Yay for holidays! My boss gave us Friday off too, so 4 day weekend! And the Brodester let me sleep in until 7:30 this morning!!


----------



## clare (Feb 6, 2010)

Have a great long weekend.Happy holiday!


----------



## davetgabby (Dec 29, 2007)

clare said:


> Have a great long weekend.Happy holiday!


And thanks to Jolly Ole England for giving us this well needed holiday.


----------



## davetgabby (Dec 29, 2007)

misstray said:


> Yay for holidays! My boss gave us Friday off too, so 4 day weekend! And the Brodester let me sleep in until 7:30 this morning!!

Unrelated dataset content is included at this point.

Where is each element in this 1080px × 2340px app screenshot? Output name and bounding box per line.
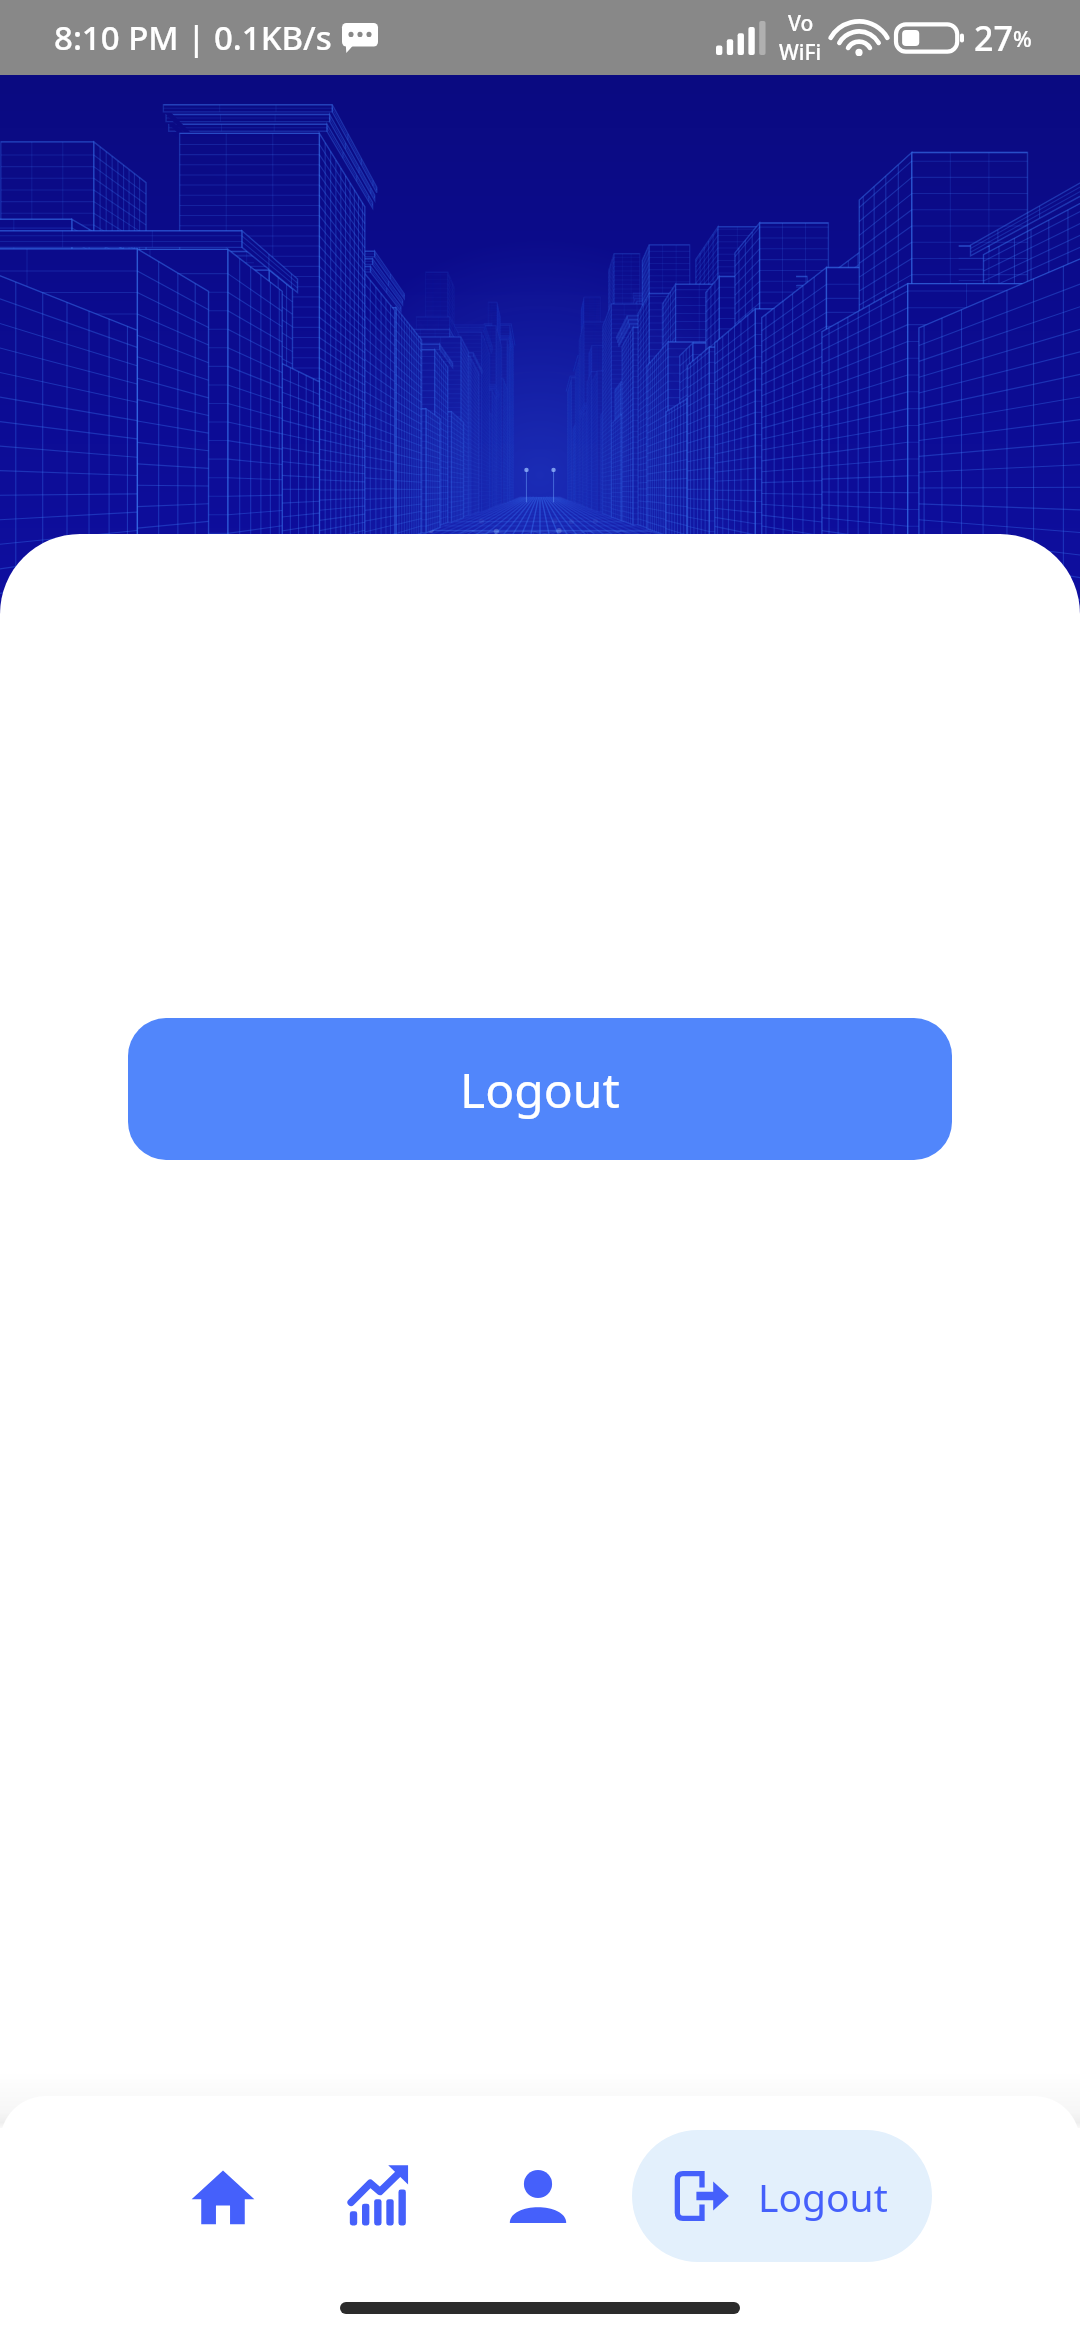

 greetings', hey you might need more than a 24 with four days off. ound:


----------



## misstray (Feb 6, 2011)

LOL I'm a bad Canadian who doesn't like beer! ha ha


----------



## davetgabby (Dec 29, 2007)

misstray said:


> LOL I'm a bad Canadian who doesn't like beer! ha ha


Well ,you could always get 4 sixpacks of coolers. LOL


----------



## Pattie (Jun 25, 2008)

Oh Happy Day, all you Canadians out there.


----------



## Hav Mom (Dec 29, 2010)

Happy holidays everyone in Canada. We usually go camping as well, but it is waaay to wet to go - or get anything done outside. And this is the one holiday weekend when alcohol is actually banned in provincial parks here in Saskatchewan. So a better chance of the 24 beer staying at home:biggrin1:


----------



## davetgabby (Dec 29, 2007)

Hav Mom said:


> Happy holidays everyone in Canada. We usually go camping as well, but it is waaay to wet to go - or get anything done outside. And this is the one holiday weekend when alcohol is actually banned in provincial parks here in Saskatchewan. So a better chance of the 24 beer staying at home:biggrin1:


 Yeah same here. What a stupid discriminatory rule. Just because it is a common weekend for young adults in school, to be out there , they ban alcohol this weekend in provincial parks. We usually smuggle it in. But boy you don't want to get caught.


----------